La megaoperación, ejecutada tras más de un año de inteligencia coordinada, incluyó más de 40 allanamientos simultáneos y terminó con la detención de 17 personas, entre las que sobresalen peligrosos delincuentes de la región y efectivos penitenciarios que actuaban como presuntos cómplices dentro de la estructura.
La conexión federal: del celador corrupto al líder condenado a perpetua
El esquema delictivo estaba comandado directamente desde una celda del penal chubutense por Luis Raúl Menocchio, un peligroso interno que cumple condena a prisión perpetua. Según reveló el ministro de Seguridad y Justicia de la provincia, Héctor Iturrioz, el jefe penitenciario de esta red tejió una compleja red de contactos para distribuir sustancias en el Valle de Chubut y conectarse con células criminales en el norte de la Argentina.
El golpe de la fuerza pública no solo alcanzó las calles de Trelew, Rawson y Playa Unión, sino también a tres pabellones enteros de la Unidad 6. De acuerdo con lo informado por Canal 12, la investigación desplegada en conjunto con la Policía Federal derivó en la detención de dos agentes del Servicio Penitenciario Nacional, salpicados por facilitar o integrar este engranaje de comercialización dentro y fuera de los establecimientos carcelarios.

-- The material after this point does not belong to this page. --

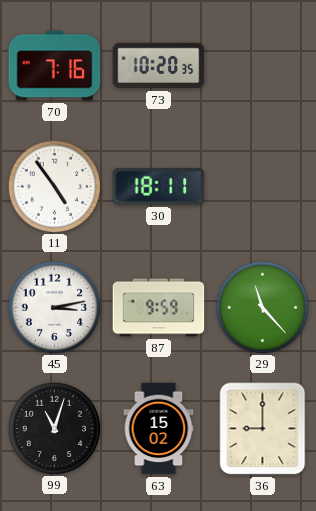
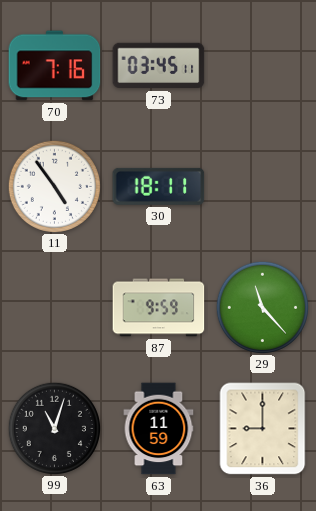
73: 10:20 -> 03:45
45: 3:13 -> none
63: 15:02 -> 11:59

Operativos en 6 provincias y pesados antecedentes en la región
El silencioso trabajo investigativo estuvo a cargo de la División Drogas Peligrosas y Leyes Especiales de la Policía del Chubut con base en Trelew, bajo la conducción del comisario inspector Mario Pedroso. El alcance territorial de la banda obligó a desplegar un gigantesco despliegue en Buenos Aires, Corrientes, Chaco, Catamarca y Jujuy.
Entre los arrestados figura un peligroso hampa local conocido con el apodo de «Chavo» Ferreira, quien ya contaba con abultados antecedentes penales en Trelew y habría reanudado las maniobras narco en complicidad con la jefatura interna de la cárcel. Aunque la causa permanece abierta y bajo estricto secreto de sumario para desentrañar las rutas de las sustancias y las vías de comunicación, los investigadores confirmaron que la desarticulación de este clan frena una de las operaciones más vertiginosas de la Patagonia.